COLUNA DE THATY  MARCONDES
 
Na área empresarial, trabalhou na implantação de projetos de administração, captação e aplicação de recursos, e ainda em redação e revisão de textos técnicos. Nascida em Jundiaí, reside atualmente em Ponta Grossa/PR.

2ª quinzena de julho

ADORMECIDOS

As donas de casa escrevem sobre a tirania da vida doméstica de uma classe social massacrada pela utopia das novelas do final do dia. Enquanto isso seus maridos chacoalham em pé nos ônibus mal cheirosos qual simples sardinhas tentando o destino de serem acondicionadas numa lata com ferrugem e óleo retirado de algum caminhão velho e podre.
A sardinha vai à mesa, disfarçando a falta da carne, enfeitando o macarrão, perfumando a casa toda. O pai disfarça com queijo ralado, os filhos colocam pregadores de roupas no nariz; da mãe-cozinheira rola a lágrima embaçando a visão de prato tão pobre. Ela só come se sobrar algo na travessa ou no prato de algum pimpolho, que disfarçará o ronco no estômago com bolachas quebradas, compradas a quilo, do ambulante da Kombi velha, anunciadas em voz fanhosa. O cachorro sarnento espera à porta, ao menos um pedaço de pão dormido. Mas este é utilizado pra limpar o prato do molho aguado, pela
chorosa pobretona que nem lápis tem pra escrever sua desgraça. O pai-sardinha-refeição disfarça a dor no estômago com um gole de pinga barata. O gosto é ruim, mas aquece o estômago e lhe dá alentos de calmaria: cochila ao som do "Boa noite" brandamente emitido pelo jornal global televisivo.
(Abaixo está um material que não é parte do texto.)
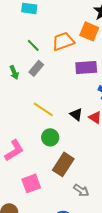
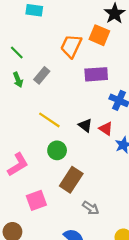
orange trapezoid: (63, 41) -> (71, 46), turned -45
green line: (33, 45) -> (17, 53), moved

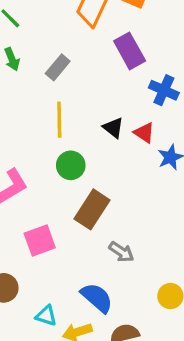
purple rectangle: (96, 74) -> (130, 51), turned 65
gray rectangle: (42, 75) -> (58, 67), moved
yellow line: (49, 120) -> (59, 120), turned 55

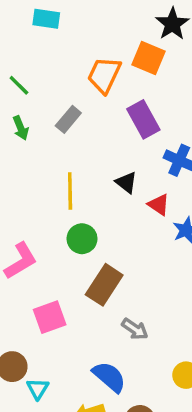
gray rectangle: (58, 67) -> (68, 119), moved
black triangle: (113, 128) -> (126, 182), moved
cyan triangle: (46, 316) -> (38, 389), moved, turned 45

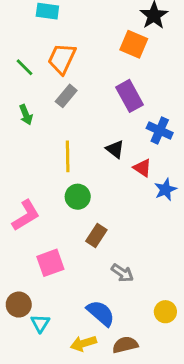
orange trapezoid: (104, 75) -> (62, 59), moved
green arrow: (21, 128) -> (26, 115), moved
brown rectangle: (104, 285) -> (96, 236), size x0.7

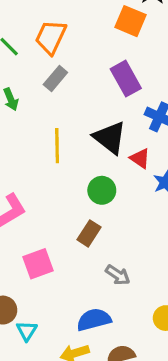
black triangle: (115, 149) -> (110, 138), size x1.6
green circle: (78, 197) -> (102, 190), moved
blue semicircle: (101, 313) -> (94, 320), turned -56

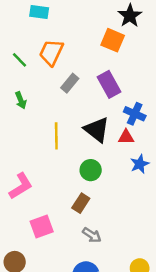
gray rectangle: (55, 79) -> (70, 83), moved
red triangle: (140, 158) -> (126, 137), moved, turned -35
gray arrow: (118, 275) -> (92, 235), moved

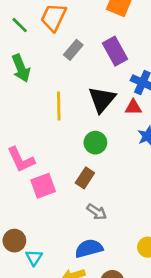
green arrow: (21, 100) -> (21, 68), size x1.5
black triangle: (97, 130) -> (102, 100), turned 32
pink L-shape: (21, 186) -> (21, 160), turned 96
pink square: (42, 226) -> (43, 186), moved

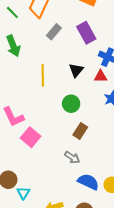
black triangle: (102, 100) -> (76, 70), size x0.7
brown rectangle: (85, 178) -> (80, 131), moved
pink square: (43, 186) -> (31, 137), turned -30
blue semicircle: (89, 248) -> (88, 182), moved, turned 40

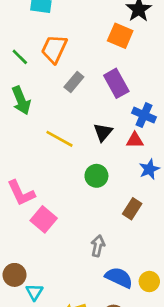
yellow line: (43, 75) -> (59, 139), turned -60
brown rectangle: (80, 131) -> (132, 209), moved
gray arrow: (72, 157) -> (98, 246), turned -112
As lágrimas dela, agora, lavam os pratos. O cachorro uiva a dor que lhe aperta o estômago. A bolacha acabou, os filhos choram. Ela aquece a água amarelada da torneira e faz um chá, com uma folha que "descobriu" num pedacinho de terra, no quintal de chão batido. Serve e lhes diz: "Agora pra cama, acordar cedo pra fazer lição, que pra vocês quero um futuro melhor!".
O pai ronca na sala, resmungando quando se mexe e sente a mola da poltrona
rasgada a cutucar sua carne magra recoberta de pele ressecada. Ela se apressa, tira o avental encardido e senta pra ver a novela. Não pode aumentar o volume da TV, pois acordaria o marido-sardinha-pai-refeição; não consegue ouvir a TV, pois o dito cujo ronca em alto e bom som toda a penúria daquele imenso vazio no estômago. A sardinha bóia, no mar ardido de pinga. Ela adivinha os diálogos, sonha situações, como quem lê um gibi pelas imagens por não saber ler. Vai dormir feliz: teve mais meia hora de felicidade, imaginando-se na pele de outros mais afortunados do que ela, mãe-lágrima de estômago vazio. Toma um chá da folha amarga, gargareja espantando a dor nos poucos dentes, alisa a barriga inchada pelo vento e vai se deitar no colchão perdido no chão do cômodo. O cachorro sarnento e faminto uiva. Ele não toma chá e não sobrou bolacha. O pão acabou. Sobrou arroz dormido e uma colher de feijão. O cão come, e dorme choramingando, sonhando com a vida dos cachorros de novela.